> [Prompt] For the entries below, report the number of lines containing "dich", without any other content.

Saved entries

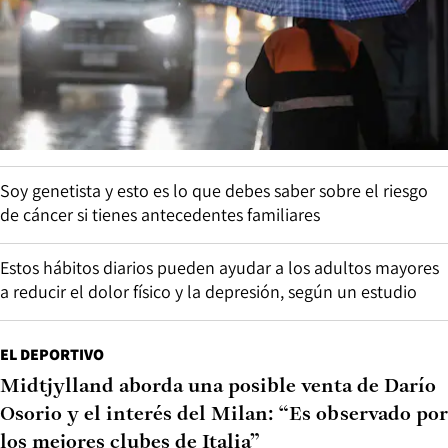
Soy genetista y esto es lo que debes saber sobre el riesgo
de cáncer si tienes antecedentes familiares
Estos hábitos diarios pueden ayudar a los adultos mayores
a reducir el dolor físico y la depresión, según un estudio
EL DEPORTIVO
Midtjylland aborda una posible venta de Darío
Osorio y el interés del Milan: “Es observado por
los mejores clubes de Italia”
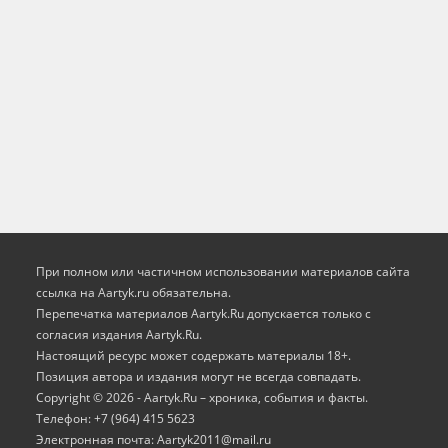
При полном или частичном использовании материалов сайта
ссылка на Aartyk.ru oбязательна.
Перепечатка материалов Aartyk.Ru допускается только с
согласия издания Aartyk.Ru.
Настоящий ресурс может содержать материалы 18+.
Позиция автора и издания могут не всегда совпадать.
Copyright © 2026 - Aartyk.Ru – хроника, события и факты.
Телефон: +7 (964) 415 5623
Электронная почта: Aartyk2011@mail.ru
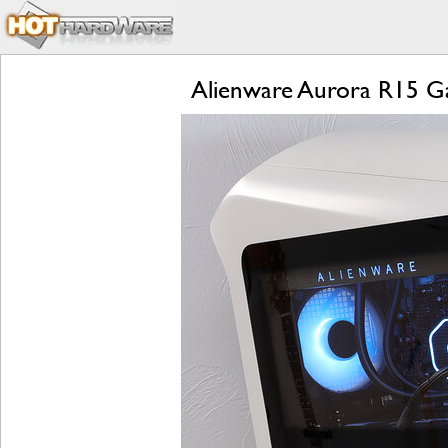
Alienware Aurora R15 G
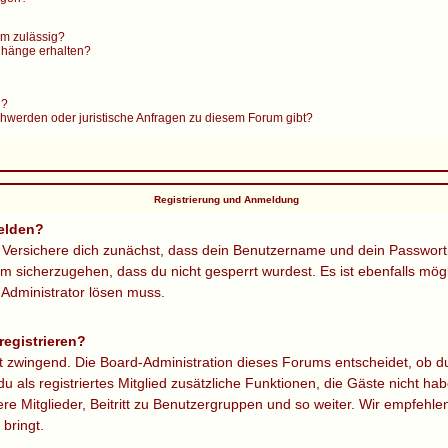
m zulässig?
anhänge erhalten?
n?
chwerden oder juristische Anfragen zu diesem Forum gibt?
Registrierung und Anmeldung
elden?
 Versichere dich zunächst, dass dein Benutzername und dein Passwort ri
m sicherzugehen, dass du nicht gesperrt wurdest. Es ist ebenfalls mög
n Administrator lösen muss.
egistrieren?
gt zwingend. Die Board-Administration dieses Forums entscheidet, ob du
 du als registriertes Mitglied zusätzliche Funktionen, die Gäste nicht hab
e Mitglieder, Beitritt zu Benutzergruppen und so weiter. Wir empfehlen
 bringt.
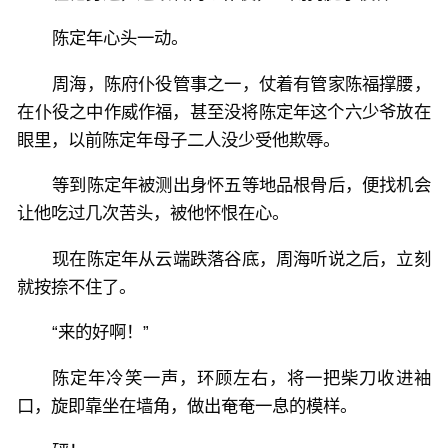
陈定年心头一动。
周海，陈府仆役管事之一，仗着有管家陈福撑腰，
在仆役之中作威作福，甚至没将陈定年这个六少爷放在
眼里，以前陈定年母子二人没少受他欺辱。
等到陈定年被测出身怀五等地品根骨后，便找机会
让他吃过几次苦头，被他怀恨在心。
现在陈定年从云端跌落谷底，周海听说之后，立刻
就按捺不住了。
“来的好啊！”
陈定年冷笑一声，环顾左右，将一把柴刀收进袖
口，旋即靠坐在墙角，做出奄奄一息的模样。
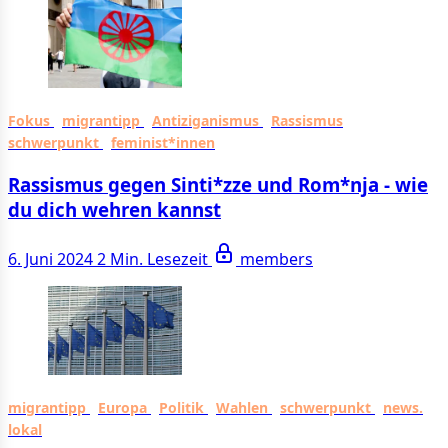
Fokus
migrantipp
Antiziganismus
Rassismus
schwerpunkt
feminist*innen
Rassismus gegen Sinti*zze und Rom*nja - wie
du dich wehren kannst
6. Juni 2024
2 Min. Lesezeit
members
migrantipp
Europa
Politik
Wahlen
schwerpunkt
news.
lokal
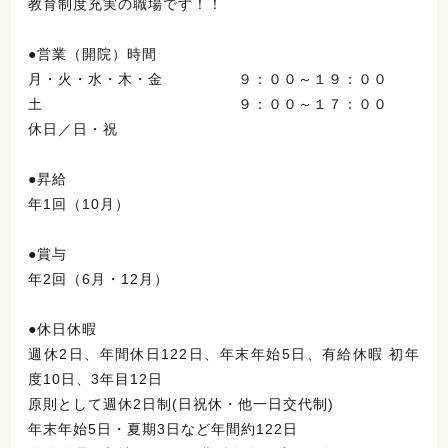
教育制度充実の職場です！！
●営業（開院）時間
月・火・水・木・金 ９：００～１９：００
土 ９：００～１７：００
休日／日・祝
●昇給
年1回（10月）
●賞与
年2回（6月・12月）
●休日休暇
週休2日、年間休日122日、年末年始5日、有給休暇 初年
度10日、3年目12日
原則として週休2日制(日祝休・他一日交代制)
年末年始5日・夏期3日など年間約122日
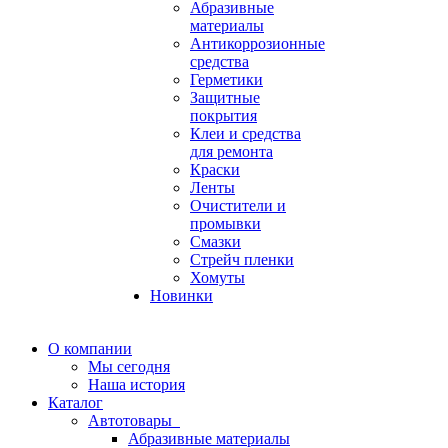
Абразивные
материалы
Антикоррозионные
средства
Герметики
Защитные
покрытия
Клеи и средства
для ремонта
Краски
Ленты
Очистители и
промывки
Смазки
Стрейч пленки
Хомуты
Новинки
О компании
Мы сегодня
Наша история
Каталог
Автотовары
Абразивные материалы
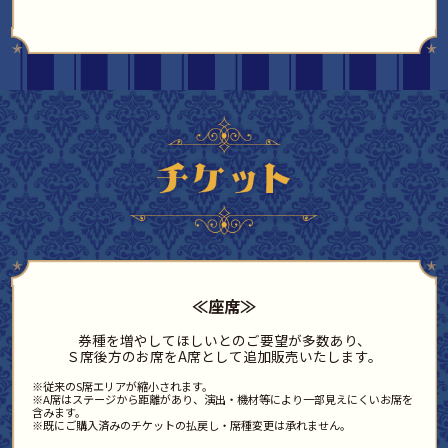
≪座席≫
券種を増やしてほしいとのご要望が多数あり、
Ｓ席後方のお席をA席として追加販売いたします。
※従来のS席エリアが縮小されます。
※A席はステージから距離があり、演出・機材等により一部見えにくいお席を
含みます。
※既にご購入済みのチケットの払戻し・席種変更は承れません。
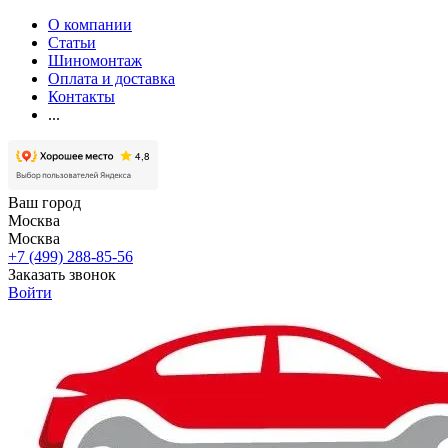
О компании
Статьи
Шиномонтаж
Оплата и доставка
Контакты
...
Ваш город
Москва
Москва
+7 (499) 288-85-56
Заказать звонок
Войти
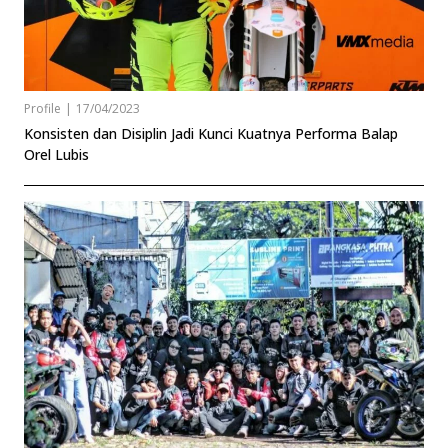
Profile
|
17/04/2023
Konsisten dan Disiplin Jadi Kunci Kuatnya Performa Balap
Orel Lubis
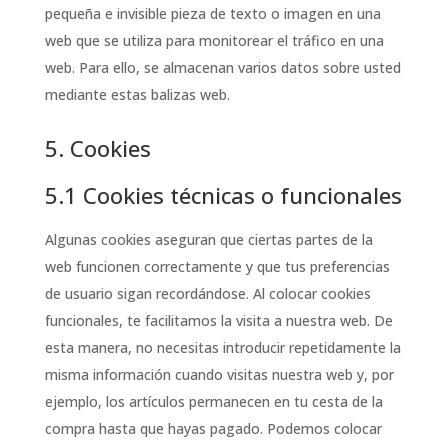
pequeña e invisible pieza de texto o imagen en una
web que se utiliza para monitorear el tráfico en una
web. Para ello, se almacenan varios datos sobre usted
mediante estas balizas web.
5. Cookies
5.1 Cookies técnicas o funcionales
Algunas cookies aseguran que ciertas partes de la
web funcionen correctamente y que tus preferencias
de usuario sigan recordándose. Al colocar cookies
funcionales, te facilitamos la visita a nuestra web. De
esta manera, no necesitas introducir repetidamente la
misma información cuando visitas nuestra web y, por
ejemplo, los artículos permanecen en tu cesta de la
compra hasta que hayas pagado. Podemos colocar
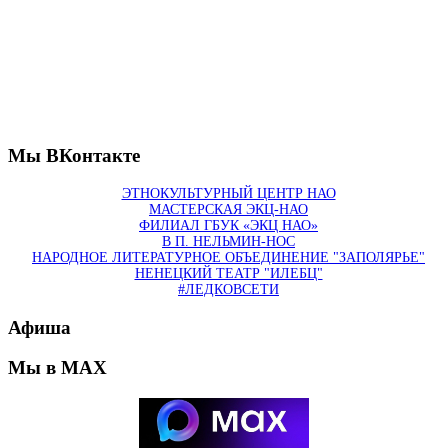
Мы ВКонтакте
ЭТНОКУЛЬТУРНЫЙ ЦЕНТР НАО
МАСТЕРСКАЯ ЭКЦ-НАО
ФИЛИАЛ ГБУК «ЭКЦ НАО»
В П. НЕЛЬМИН-НОС
НАРОДНОЕ ЛИТЕРАТУРНОЕ ОБЪЕДИНЕНИЕ "ЗАПОЛЯРЬЕ"
НЕНЕЦКИЙ ТЕАТР "ИЛЕБЦ"
#ЛЕДКОВСЕТИ
Афиша
Мы в MAX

> [Exercise answer] 2